Personal information
- Full name: Adrián Cañas Ortiz
- Date of birth: 17 June 1992 (age 34)
- Place of birth: Madrid, Spain
- Height: 1.80 m (5 ft 11 in)
- Position: Midfielder

Team information
- Current team: Internacional Madrid

Youth career
- Getafe

Senior career*
- Years: Team / Apps / (Gls)
- 2010–2011: Getafe B / 5 / (1)
- 2010: Getafe / 0 / (0)
- 2011–2012: Valladolid B / 25 / (1)
- 2012–2013: Alcorcón B / 27 / (1)
- 2013–2014: Carabanchel / 26 / (0)
- 2014–: Internacional Madrid / 22 / (0)

= Adrián Cañas =

Spanish footballer

Adrián Cañas Ortiz (born 17 June 1992) is a Spanish footballer who plays for Internacional de Madrid CF as a midfielder.

==Club career==
Cañas was born in Madrid, and finished his formation with Getafe CF. He made his senior debuts with the reserves in the 2010–11 campaign, in Segunda División B.

Cañas made his professional debut on 16 December 2010, starting and being booked in a 1–0 home win against BSC Young Boys for the season's UEFA Europa League.
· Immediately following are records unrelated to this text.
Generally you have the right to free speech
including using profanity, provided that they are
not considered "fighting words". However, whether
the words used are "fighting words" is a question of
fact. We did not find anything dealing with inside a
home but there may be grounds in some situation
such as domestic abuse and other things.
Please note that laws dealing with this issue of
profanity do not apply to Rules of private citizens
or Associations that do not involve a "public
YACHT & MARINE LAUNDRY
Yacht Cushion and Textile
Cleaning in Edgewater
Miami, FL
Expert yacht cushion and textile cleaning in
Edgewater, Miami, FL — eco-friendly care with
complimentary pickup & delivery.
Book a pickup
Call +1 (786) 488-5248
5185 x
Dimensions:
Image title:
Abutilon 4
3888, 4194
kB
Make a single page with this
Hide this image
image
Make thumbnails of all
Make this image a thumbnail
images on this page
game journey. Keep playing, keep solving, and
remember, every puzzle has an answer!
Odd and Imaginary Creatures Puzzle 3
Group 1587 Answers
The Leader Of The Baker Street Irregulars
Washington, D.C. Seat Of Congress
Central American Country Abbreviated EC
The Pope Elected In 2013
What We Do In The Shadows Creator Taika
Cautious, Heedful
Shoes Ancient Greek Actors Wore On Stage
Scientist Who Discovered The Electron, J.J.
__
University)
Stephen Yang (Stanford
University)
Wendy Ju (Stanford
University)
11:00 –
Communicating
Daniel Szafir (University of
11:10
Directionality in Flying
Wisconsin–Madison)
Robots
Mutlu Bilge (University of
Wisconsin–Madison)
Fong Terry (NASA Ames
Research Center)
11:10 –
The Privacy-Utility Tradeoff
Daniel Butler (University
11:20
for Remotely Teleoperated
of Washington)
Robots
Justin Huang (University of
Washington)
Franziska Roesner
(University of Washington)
He would spend the majority of his spell with the Juvenil and with the B-team, however.

On 25 July 2011 Cañas signed a two-year deal with another reserve team, Real Valladolid B in Tercera División. He subsequently represented clubs in his native community, appearing for AD Alcorcón B, RCD Carabanchel and Internacional de Madrid CF.